La Asociación de Suboficiales de las Fuerzas Armadas (ASFAS) ha denunciado hoy que este colectivo vive "en un régimen de apartheid profesional", tras anunciar que ha recurrido la convocatoria de ingreso por promoción en los centros militares de formación.
Así lo asegura en un comunicado remitido a los medios de comunicación, en el que precisa que ha recurrido la resolución por la que se convocan los procesos de selección para el ingreso en los centros docentes militares de formación.
Se refiere, en concreto, a la norma que fija los criterios para acceder, como militar de carrera, a los cuerpos generales, cuerpo de Infantería de Marina y Cuerpos de Intendencia.

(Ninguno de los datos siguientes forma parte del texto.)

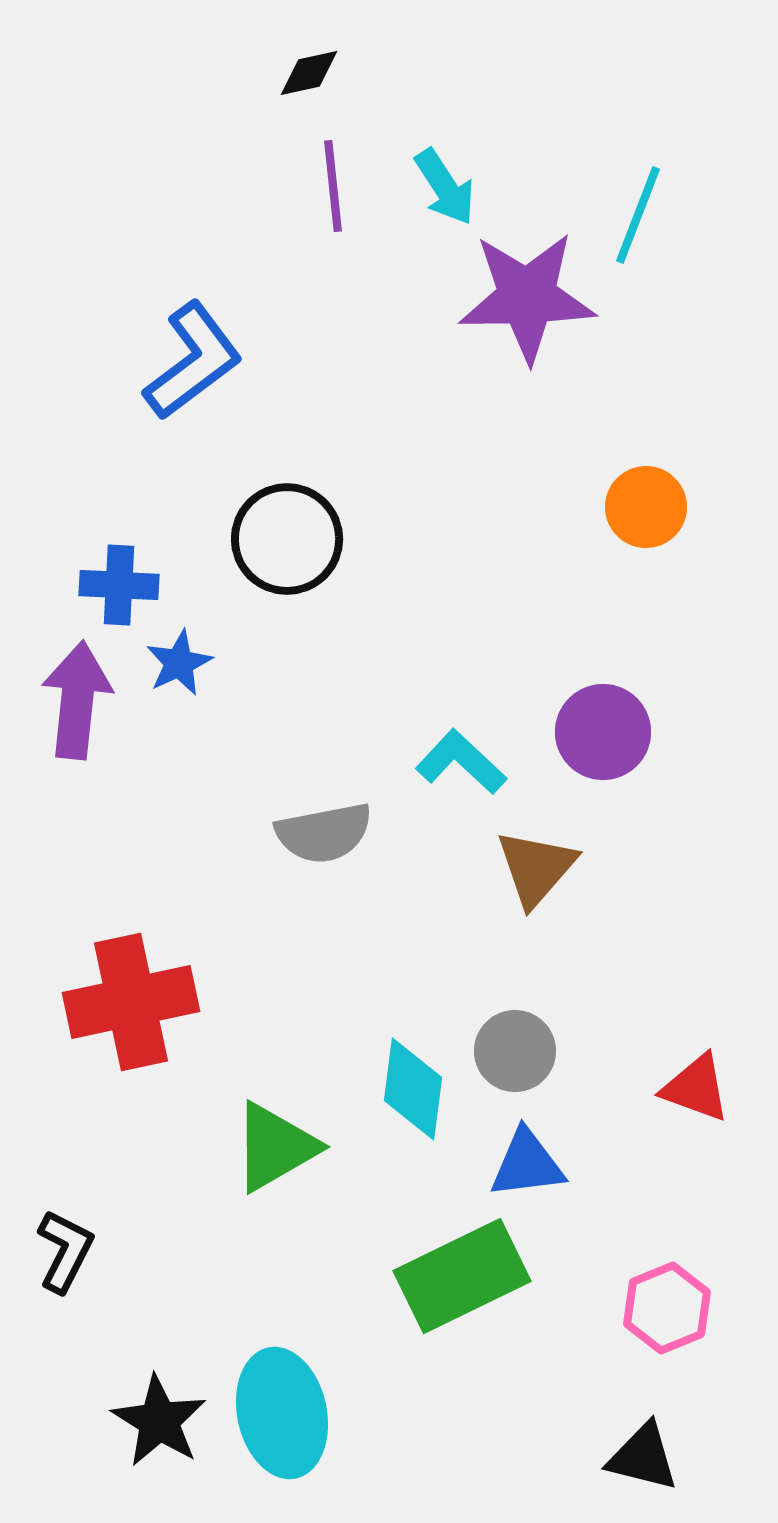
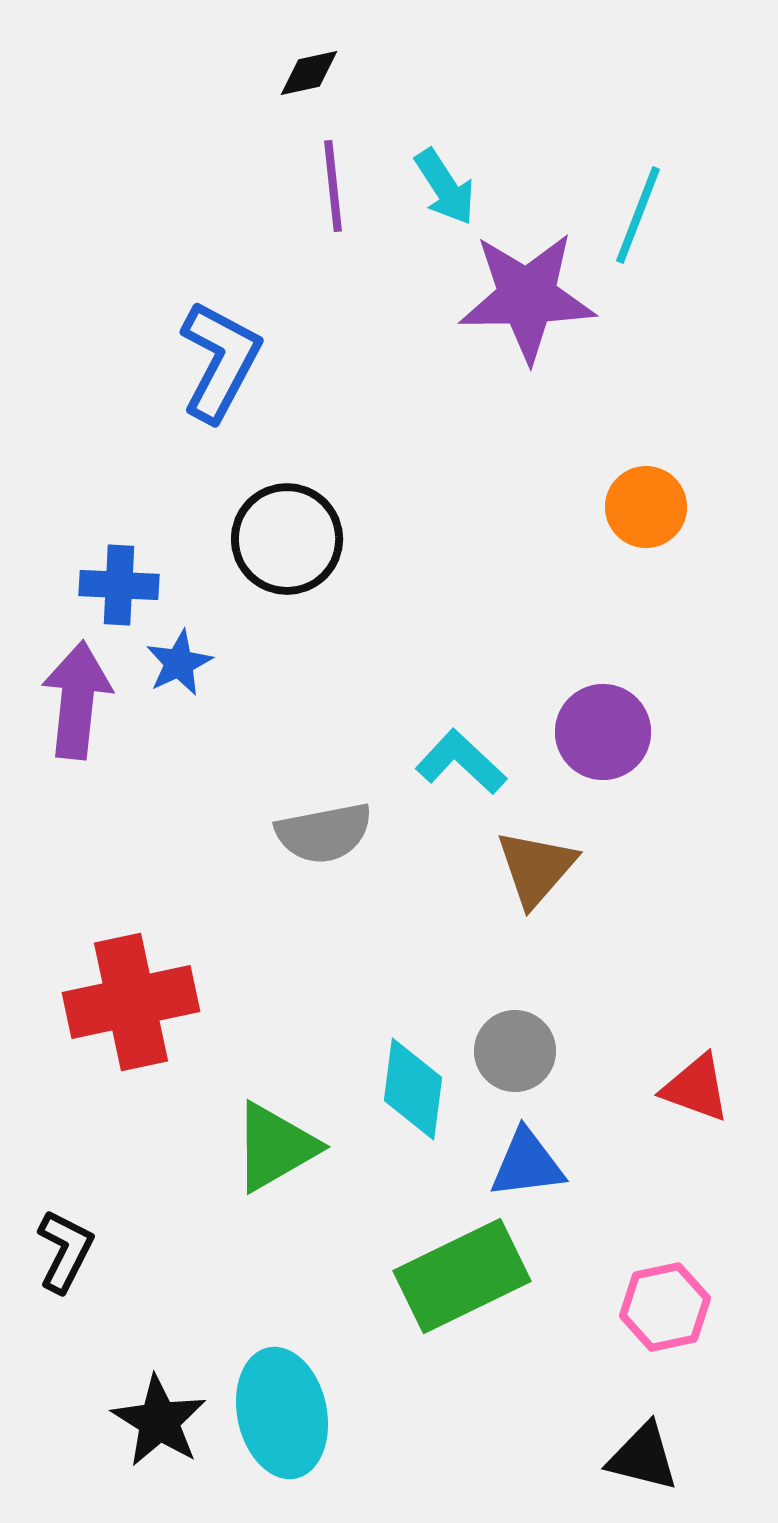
blue L-shape: moved 27 px right; rotated 25 degrees counterclockwise
pink hexagon: moved 2 px left, 1 px up; rotated 10 degrees clockwise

La ASFAS explica que el recurso se basa "en la quiebra de los principios constitucionales de igualdad, mérito y capacidad" en relación a los requisitos de acceso y titulación exigida a los suboficiales.
Así, denuncia que la convocatoria actual para ingresar fija unos criterios de acceso más amplios para los suboficiales que para el resto de concursantes porque, además de realizar las pruebas comunes para cualquier opositor, deben superar otra de conocimientos y acreditar un determinado nivel de inglés.
Asegura además que "cuando se trata de aspirantes con titulación universitaria previa, el agravio todavía es mayor", porque para acceder a las mismas escalas y empleos, a unos militares se les amplía el abanico de estudios necesarios a cualquier diplomatura o primer ciclo universitario.
Sin embargo, para otros, los suboficiales, añade el comunicado, se les restringe dicho abanico dejando fuera licenciaturas como Derecho, Geografía e Historia, Filosofía, Psicología o cualquier Filología o diplomaturas como Empresariales o Gestión y Administración Pública.
Ante este hecho, esta Asociación de Suboficiales de las Fuerzas Armadas se hace la siguiente pregunta: "¿Dónde están los derechos constitucionales de igualdad, mérito y capacidad?"
Tras denunciar que la "columna vertebral de los ejércitos (...) se está rompiendo", sin que nadie piense en "ponerle remedio", la ASFAS califica de "increíble" que en pleno siglo XXI, los suboficiales de las FFAA vivan "en un régimen de apartheid profesional".